The Museum of Fine Arts and Ceramics (Indonesian: Museum Seni Rupa dan Keramik) is a museum in Jakarta, Indonesia. The museum is dedicated especially to the display of traditional fine art and ceramics of Indonesia. The museum is located in east side of Fatahillah Square, near Jakarta History Museum and Wayang Museum.


The Court of Justice building on the Stadhuisplein (ca.1930), later to become the Fine Art and Ceramic Museum

The building of the Fine Art and Ceramic Museum was completed on January 12, 1870, and was used as the Court of Justice (Dutch: de Raad van Justitie). The building was known as Paleis van Justitie. During the Japanese occupation, the building was used by KNIL and later after the independence of Indonesia, was used as the Indonesian military dormitory and as the logistic warehouse. In 1967, the building was used as the West Jakarta Mayor Office. In 1974, the building was used as an office for the Jakarta Museum and History Department. The building was officially inaugurated as the Fine Art and Ceramic museum by president Soeharto on August 20, 1976.[1]

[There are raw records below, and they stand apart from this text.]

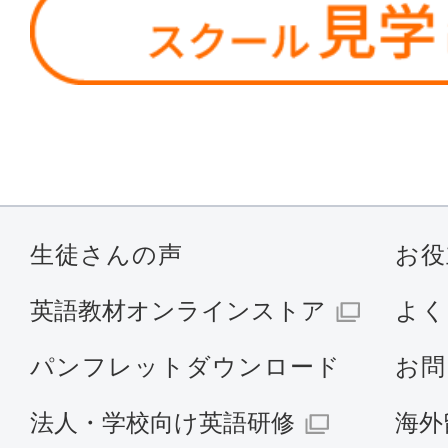
生徒さんの声
お役
英語教材オンラインストア
よく
パンフレットダウンロード
お問
法人・学校向け英語研修
海外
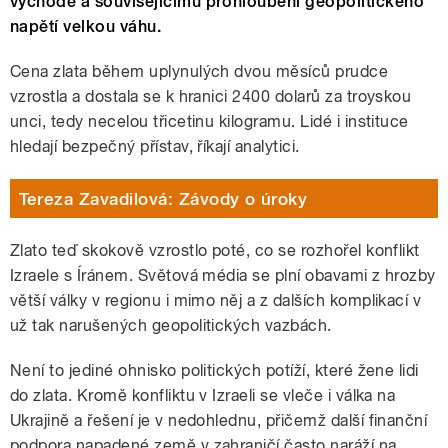
východě a souvisejícímu prohloubení geopolitického
napětí velkou váhu.
Cena zlata během uplynulých dvou měsíců prudce
vzrostla a dostala se k hranici 2400 dolarů za troyskou
unci, tedy necelou třicetinu kilogramu. Lidé i instituce
hledají bezpečný přístav, říkají analytici.
Tereza Zavadilová: Závody o úroky
Zlato teď skokově vzrostlo poté, co se rozhořel konflikt
Izraele s Íránem. Světová média se plní obavami z hrozby
větší války v regionu i mimo něj a z dalších komplikací v
už tak narušených geopolitických vazbách.
Není to jediné ohnisko politických potíží, které žene lidi
do zlata. Kromě konfliktu v Izraeli se vleče i válka na
Ukrajině a řešení je v nedohlednu, přičemž další finanční
podpora napadené země v zahraničí často naráží na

The museum displays the traditional handicraft of Indonesia. The museum also displays paintings by Indonesian painters such as the romanticist painter Raden Saleh and expressionist painter Affandi. The paintings are organized by important period in Indonesian fine arts history: The Raden Saleh Era Room (1880–1890), Hindia Jelita Room (1920s), Persagi Room (1930s), Japanese Occupation Period Room (1942–1945), Pendirian Sanggar ("Founding of Art Studio") Room (1945–1950), Birth of Realism Room (1950s), and the Contemporary Art Room (1960s-now).

The museum also displays traditional ceramics from various areas of Indonesia and contemporary ceramics. There are also ceramic collections from China, Thailand, Vietnam, Japan, and Europe.


  1. ^ "The Pure Art and Ceramic Museum". Archived from the original on 2010-02-05.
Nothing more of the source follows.